To create a rule set:

  1. Select Rule sets from the navigation pane and click the + at the top of the page to either +Create or +Import a rule set.

  2. Enter a unique Name, an optional description, and select or input a Default Outcome. The Default Outcome defines what happens when no rules in the rule set are triggered, ensuring there’s always a clear outcome applied.

  3. Click Add Rule.

    1. Define your conditions using Filters. Filters (signals) are grouped by Email, IP, Phone, and User Agent categories. If you have created lists to group accounts, they are also available to add to a rule.

      1. Impact (Last 7 Days) displays affected events and accounts, updating instantly as you tweak your filters. This feature is not available for custom filters (CEL mode).

    2. Select the API response outcome. This is the string that the ITDR API will respond with if the condition is met.

    3. Select actions (optional). Specify actions that should trigger when the condition is met. Supported actions include:

      1. Send Email: Trigger an email notification to specified recipients or distribution list.

      2. Send Slack Message: Trigger a message to specified Slack channels.

      3. Send Teams Message: Trigger a message to specified Microsoft Teams channels.

      4. Send to Datadog: Send event details as a JSON payload to Datadog.

      5. Send to Splunk: Send event details as a JSON payload to Splunk.

      6. Send to Webhook: Send event details as a JSON payload to a custom webhook.

      7. Add to List: Automatically add an entity (account, session, device, etc.) to a selected List for future monitoring or investigation.

  4. Hit Save.

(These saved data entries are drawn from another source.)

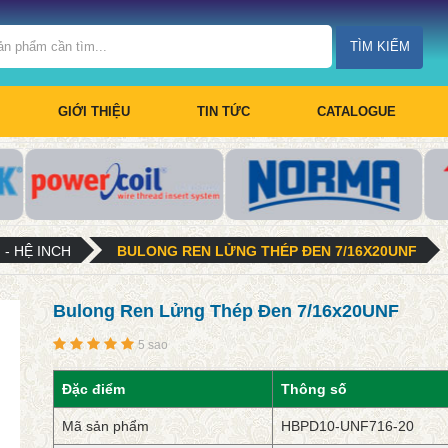
TÌM KIẾM
GIỚI THIỆU
TIN TỨC
CATALOGUE
- HỆ INCH
BULONG REN LỬNG THÉP ĐEN 7/16X20UNF
Bulong Ren Lửng Thép Đen 7/16x20UNF
5 sao
Đặc điểm
Thông số
Mã sản phẩm
HBPD10-UNF716-20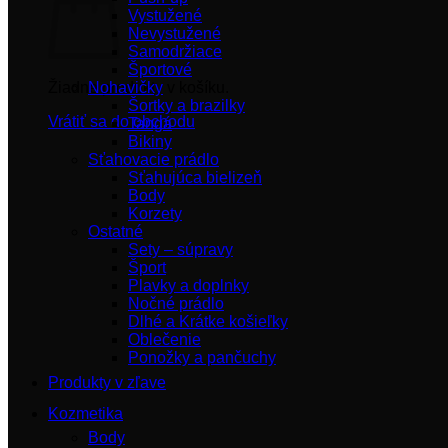
Vystužené
Nevystužené
Samodržiace
Športové
Žiadne produkty v košíku.
Nohavičky
Šortky a brazilky
Vrátiť sa do obchodu
Tangá
Bikiny
Sťahovacie prádlo
Sťahujúca bielizeň
Body
Korzety
Ostatné
Sety – súpravy
Šport
Plavky a doplnky
Nočné prádlo
Dlhé a Krátke košieľky
Oblečenie
Ponožky a pančuchy
Produkty v zľave
Kozmetika
Body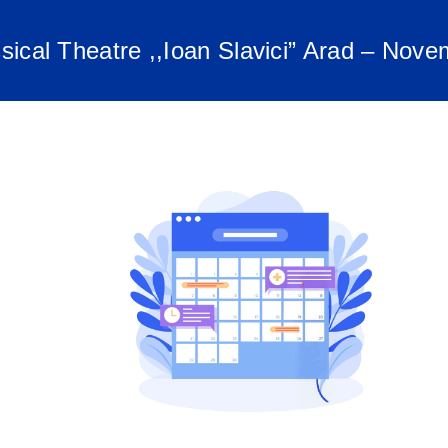
sical Theatre ,,Ioan Slavici” Arad – Nov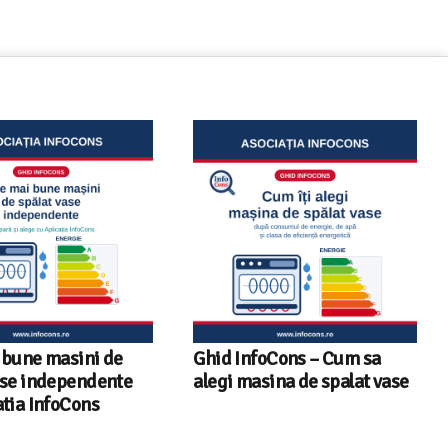
oCons – Cum sa
Sunetul la televizor- 8
sina de spalat vase
sfaturi utile ca să auzi clar
fiecare replică – ghid
InfoCons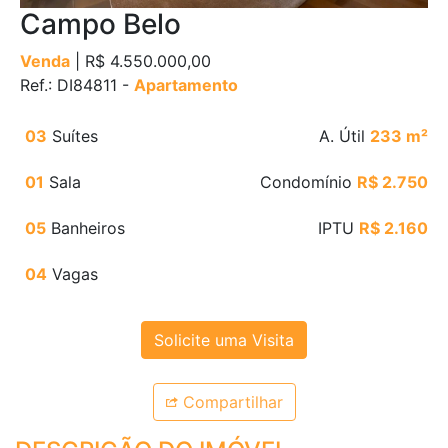
Campo Belo
Venda
| R$ 4.550.000,00
Ref.: DI84811 -
Apartamento
03
Suítes
A. Útil
233 m²
01
Sala
Condomínio
R$ 2.750
05
Banheiros
IPTU
R$ 2.160
04
Vagas
Solicite uma Visita
Compartilhar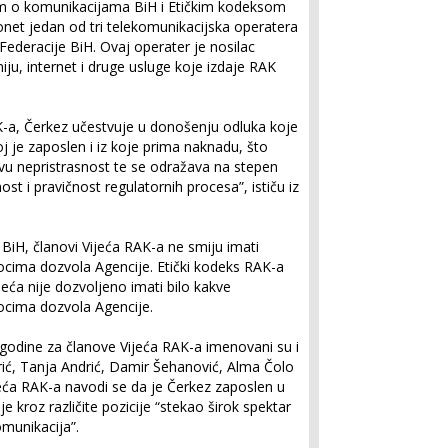
nom o komunikacijama BiH i Etičkim kodeksom
onet jedan od tri telekomunikacijska operatera
a Federacije BiH. Ovaj operater je nosilac
iju, internet i druge usluge koje izdaje RAK
K-a, Čerkez učestvuje u donošenju odluka koje
j je zaposlen i iz koje prima naknadu, što
vu nepristrasnost te se odražava na stepen
st i pravičnost regulatornih procesa”, ističu iz
H, članovi Vijeća RAK-a ne smiju imati
iocima dozvola Agencije. Etički kodeks RAK-a
eća nije dozvoljeno imati bilo kakve
iocima dozvola Agencije.
godine za članove Vijeća RAK-a imenovani su i
rić, Tanja Andrić, Damir Šehanović, Alma Čolo
ijeća RAK-a navodi se da je Čerkez zaposlen u
e kroz različite pozicije “stekao širok spektar
omunikacija”.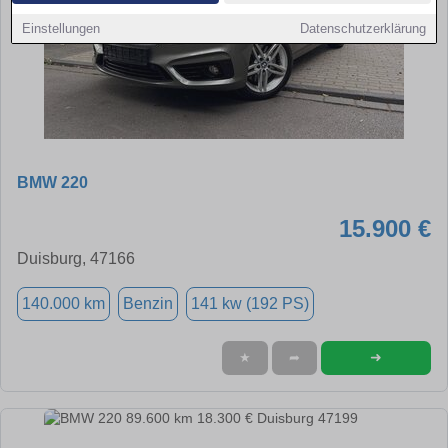
Einstellungen
Datenschutzerklärung
BMW 220
15.900 €
Duisburg, 47166
140.000 km
Benzin
141 kw (192 PS)
➜
★
➦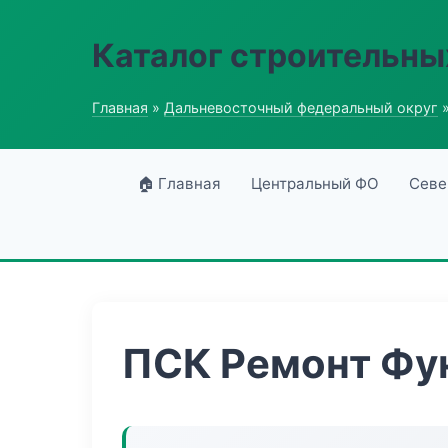
Каталог строительны
Главная
»
Дальневосточный федеральный округ
»
🏠 Главная
Центральный ФО
Севе
ПСК Ремонт Фу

The rule set is ready for action!

NOTE:

Required Integrations for Actions: Slack, Teams, Datadog, Splunk, and Webhook actions only appear if those integrations are already configured in your Account Settings.

Notification Payloads: For Datadog, Splunk, and Webhook, the event payload is identical to what you receive through your configured SIEM logs.

Message Customization: To personalize your Email, Slack, or Teams messages.

To ensure your rules functioned as intended, use the Evaluate tab to test them. Enter an account ID, email, IP address, phone number, and/or user agent and click Evaluate. Check the response to see whether the rule worked as intended.

NOTE:

All properties from the Auth0 event object (Actions Triggers: post-login - Event Object ) are available to reference from Rule Sets under parameters.<Auth0 property name>. You can set an action to ALLOW and have Auth0 prompt Login Success. You can also set an action to ALLOW_WITH_MFA to prompt Auth0 to require MFA. Set an action to DENY to reject a login attempt.